La semaine dernière, le ministre de l’Économie, Pierre Fitzgibbon, a confirmé que le gouvernement du Québec discutait avec de potentiels investisseurs pour relancer le Cirque du Soleil et conserver son siège social au Québec.

Parmi les potentiels investisseurs, on compte Québecor, qui a indiqué vouloir participer à un sauvetage de la compagnie avant d’injecter des « centaines de millions » pour rapatrier l’actionnariat au Québec.

Cet intérêt de Québecor a d’ailleurs convaincu Guy Laliberté à se lancer dans un processus d’achat. Il a souligné que son équipe avait la meilleure offre sur le plan financier et qu’elle avait l’intention de garder le siège social du Cirque à Montréal ainsi que d’avoir une organisation principalement québécoise.

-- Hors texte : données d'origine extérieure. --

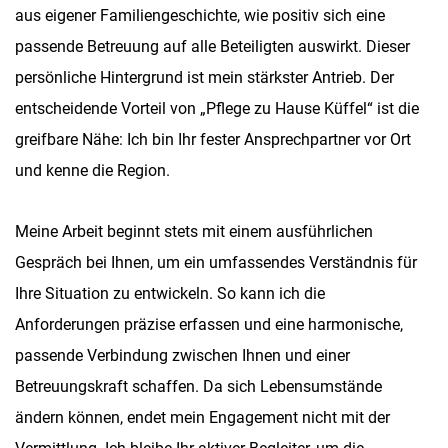
aus eigener Familiengeschichte, wie positiv sich eine
passende Betreuung auf alle Beteiligten auswirkt. Dieser
persönliche Hintergrund ist mein stärkster Antrieb. Der
entscheidende Vorteil von „Pflege zu Hause Küffel“ ist die
greifbare Nähe: Ich bin Ihr fester Ansprechpartner vor Ort
und kenne die Region.
Meine Arbeit beginnt stets mit einem ausführlichen
Gespräch bei Ihnen, um ein umfassendes Verständnis für
Ihre Situation zu entwickeln. So kann ich die
Anforderungen präzise erfassen und eine harmonische,
passende Verbindung zwischen Ihnen und einer
Betreuungskraft schaffen. Da sich Lebensumstände
ändern können, endet mein Engagement nicht mit der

Pour l’homme d’affaires, la relance de la compagnie doit passer un équilibre de trois aspects : « la santé financière de l’entreprise, le feu sacré dont sont investis ceux qui sont le cœur du Cirque et l’amour du public pour notre fleuron ».

Il a ajouté que « l’avenir du Cirque sera probablement construit par une équipe composée de jeunes pousses de la relève, qui pourront être inspirées et bénéficier du transfert de connaissances et d’expériences de grands créateurs du Cirque. Et bien sûr, cette relance devra se refaire à juste prix. Et non pas à tout prix ».